Of course, the best things about working for one newspaper so long include the opportunity to cover a single community and develop lasting relationships. For the editor of a business journal, that means the ups and downs of the local economy and remarkable entrepreneurs who start and grow their ventures.
Even a cursory review of the lists of stories in my three-ring binder shows the cycles the Grand Valley has gone through over the past 20 years. One of the first stories I wrote as editor in 1999 detailed what was at the time a tight labor market. Subsequent stories reported the rapid growth that corresponded with a boom in natural gas development. What followed was a doubly detrimental downturn in both the regional energy sector and overall economy. Thankfully, the news has been better in recent years as the Grand Valley economy has rebounded and become more diversified and resilient. It’s been my experience, by the way, bad times are never quite as bad as they seem. But neither are good times quite as good as they seem — or lasting.
It’s been enjoyable to follow the growth of a number of notable local companies, among them Bonsai Design, Colorado Document Security, Enstrom Candies, Leitner Poma, Reynolds Polymer Technology, StarTek and West Star Aviation. That’s not to mention a more recent addition to the list in ProStar Geocorp. One series of stories covered over the course of several years the lifespan of Glideware, from the launch of the venture to its expansion and finally its sale.

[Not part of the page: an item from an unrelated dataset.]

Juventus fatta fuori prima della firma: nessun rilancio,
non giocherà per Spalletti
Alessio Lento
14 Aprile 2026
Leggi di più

It’s been fun, too, to report on the growth of industry sectors and institutions, including the construction of four hospitals in the Grand Valley as well as the incredible transformation that’s occurred at Colorado Mesa University.
Ultimately, though, business comes down to people and the inventive and hard-working entrepreneurs willing to risk so much because they believe they can provide better products and services cheaper and faster than competitors. It’s important to write about successful entrepreneurs because they offer examples others can follow in their own operations.
Over the course of 20 years, it’s only inevitable some of the people I’ve covered and enjoyed the opportunity to get to know on professional and personal levels have moved elsewhere or retired. But I relish the privilege to continue working with some of the same people I met when I became editor, among them Dale Beede, Robert Bray, Jamie Hamilton and Diane Schwenke. Several of the business professors I profiled in 1999 continue to share their wisdom with students at CMU.
Craig Hall and God willing, I’ll keep adding pages to my three-ring binder. Who knows? I might even need a bigger binder.